1. The SCC

Shared Computing Cluster

The Shared Computing Cluster (SCC) at Boston University is a Linux cluster with over 690 nodes, 14,000 processors, 324 GPUs, and currently over 4.2 petabytes of disk storage. The SCC is located in Holyoke, MA at the Massachusetts Green High Performance Computing Center (MGHPCC), a collaboration between 5 major universities and the Commonwealth of Massachusetts.
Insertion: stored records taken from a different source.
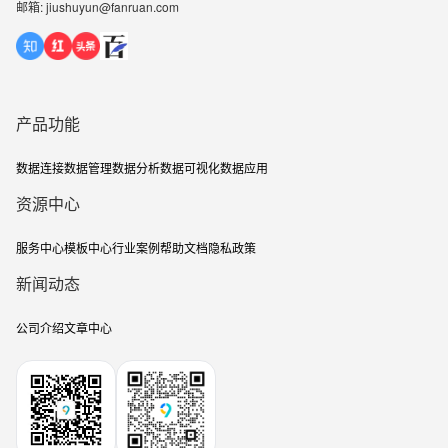
邮箱: jiushuyun@fanruan.com
产品功能
数据连接
数据管理
数据分析
数据可视化
数据应用
资源中心
服务中心
模板中心
行业案例
帮助文档
隐私政策
新闻动态
公司介绍
文章中心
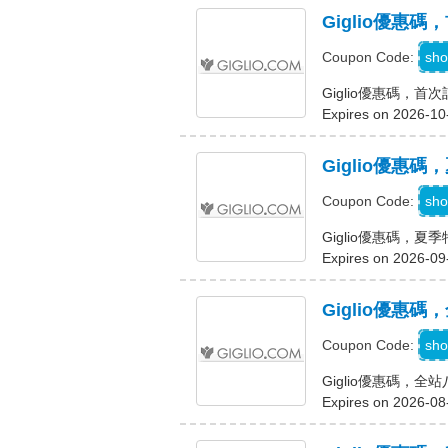
Giglio優惠
sho
Coupon Code:
Giglio優惠碼，
Expires on 2026-10
Giglio優惠
sho
Coupon Code:
Giglio優惠碼，夏
Expires on 2026-09
Giglio優惠
sho
Coupon Code:
Giglio優惠碼，全
Expires on 2026-08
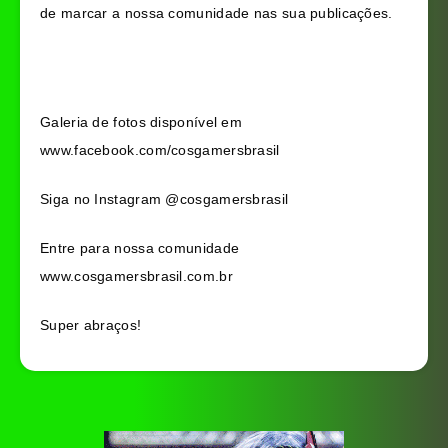
de marcar a nossa comunidade nas sua publicações.
Galeria de fotos disponível em
www.facebook.com/cosgamersbrasil
Siga no Instagram @cosgamersbrasil
Entre para nossa comunidade
w
ww.cosgamersbrasil.com.br
Super abraços!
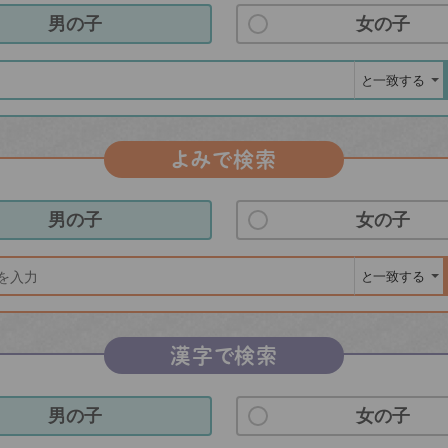
男の子
女の子
よみで検索
男の子
女の子
漢字で検索
男の子
女の子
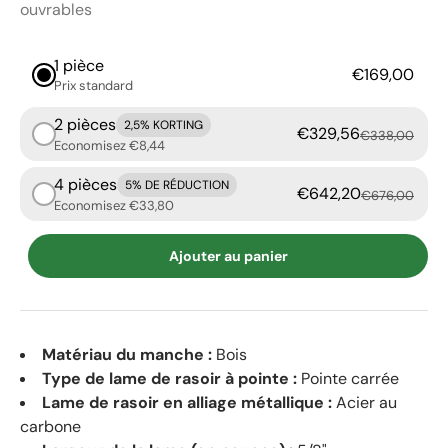
ouvrables
1 pièce
€169,00
Prix ​​standard
2 pièces
2,5% KORTING
€329,56
€338,00
Economisez €8,44
4 pièces
5% DE RÉDUCTION
€642,20
€676,00
Economisez €33,80
Ajouter au panier
Matériau du manche :
Bois
Type de lame de rasoir à pointe :
Pointe carrée
Lame de rasoir en alliage métallique :
Acier au
carbone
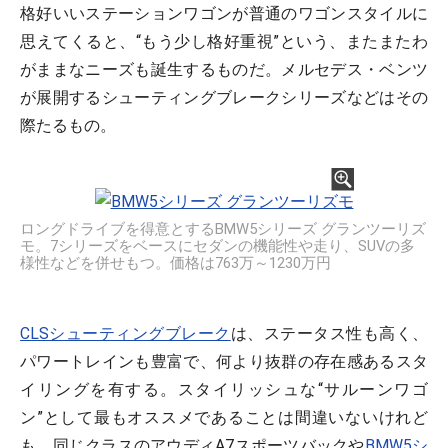
格好いいステーションワゴンが普通のワゴンスタイルに
思えてくると、“もう少し格好重視”という、またまたわ
がままなニーズも誕生するものだ。メルセデス・ベンツ
が展開するシューティングブレークシリーズなどはその
際たるもの。
ロングドライブを得意とするBMW5シリーズ グランツーリズ
モ。7シリーズをベースにセダンの機能性や走り、SUVの多
様性などを併せもつ。価格は763万～1230万円
CLSシューティングブレーク
は、ステータス性も高く、
パワートレインも豊富で、何より抜群の存在感あるスタ
イリングを有する。スタイリッシュな“サルーンワゴ
ン”として最もオススメであることは間違いないけれど
も、同じクラスのアウディA7スポーツバックや
BMW5シ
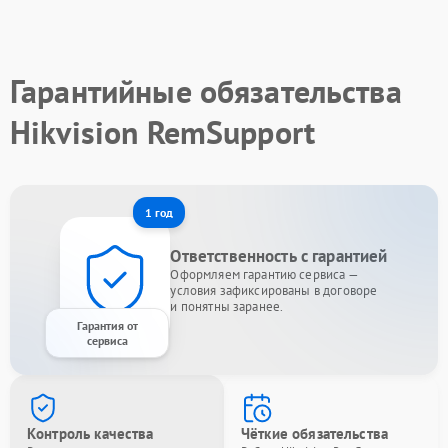
Гарантийные обязательства
Hikvision RemSupport
1 год
Ответственность с гарантией
Оформляем гарантию сервиса —
условия зафиксированы в договоре
и понятны заранее.
Гарантия от
сервиса
Контроль качества
Чёткие обязательства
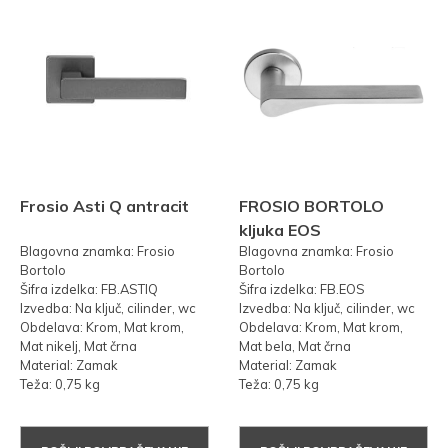
Frosio Asti Q antracit
FROSIO BORTOLO
kljuka EOS
Blagovna znamka: Frosio
Blagovna znamka: Frosio
Bortolo
Bortolo
Šifra izdelka: FB.ASTIQ
Šifra izdelka: FB.EOS
Izvedba: Na ključ, cilinder, wc
Izvedba: Na ključ, cilinder, wc
Obdelava: Krom, Mat krom,
Obdelava: Krom, Mat krom,
Mat nikelj, Mat črna
Mat bela, Mat črna
Material: Zamak
Material: Zamak
Teža: 0,75 kg
Teža: 0,75 kg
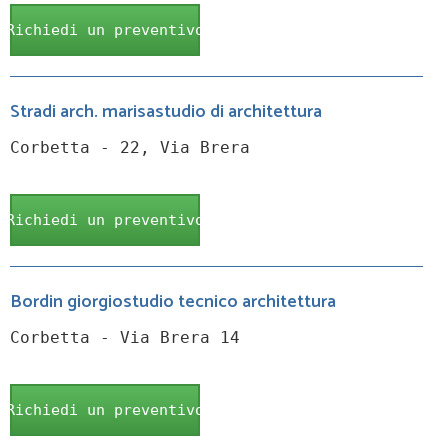
Richiedi un preventivo
Stradi arch. marisastudio di architettura
Corbetta - 22, Via Brera
Richiedi un preventivo
Bordin giorgiostudio tecnico architettura
Corbetta - Via Brera 14
Richiedi un preventivo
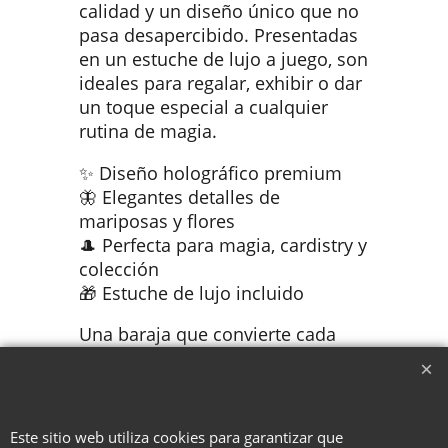
calidad y un diseño único que no
pasa desapercibido. Presentadas
en un estuche de lujo a juego, son
ideales para regalar, exhibir o dar
un toque especial a cualquier
rutina de magia.
✨ Diseño holográfico premium
🦋 Elegantes detalles de
mariposas y flores
🎩 Perfecta para magia, cardistry y
colección
🎁 Estuche de lujo incluido
Una baraja que convierte cada
partida o actuación en una
experiencia visual inolvidable.
Este sitio web utiliza cookies para garantizar que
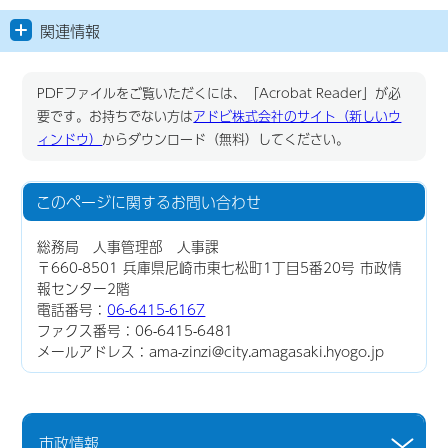
関連情報
PDFファイルをご覧いただくには、「Acrobat Reader」が必
要です。お持ちでない方は
アドビ株式会社のサイト（新しいウ
ィンドウ）
からダウンロード（無料）してください。
このページに関する
お問い合わせ
総務局 人事管理部 人事課
〒660-8501 兵庫県尼崎市東七松町1丁目5番20号 市政情
報センター2階
電話番号：
06-6415-6167
ファクス番号：06-6415-6481
メールアドレス：ama-zinzi@city.amagasaki.hyogo.jp
市政情報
The SCC is suitable for high-performance computing in various areas of research such as bioinformatics and is commonly used to:

  • Share and store data
  • Run code that exceeds workstation capability (RAM, Network, Disk)
  • Run code that runs for long periods of time (hours, days, weeks)
  • Run code in highly parallelized formats (use 100 machines simultaneously)
  • Access specialized software packages

SCC Architecture

The SCC uses the linux command line environment. To use the SCC, you must login to one of several login nodes. Everyone who has a BU ID can login to SCC1. If you are on a project, you can login to SCC2. For users in the Earth and Environmental Departments, use GEO login node. For BUMC users and for work on sensitive data, you can login to SCC4.

Note: SCC4 is only accessible through the BU network. To work remotely, you will need to use a virtual private network (VPN) to connect to the BU network.

For more information:

https://www.bu.edu/tech/support/research/system-usage/getting-started/connect-ssh/

http://www.bu.edu/tech/services/cccs/remote/vpn/use/

File Storage

1. Home Directory

This directory is entirely controlled by you. The default permission are set so that no other user can see or access your files. Home directories have a quota of 10 GB.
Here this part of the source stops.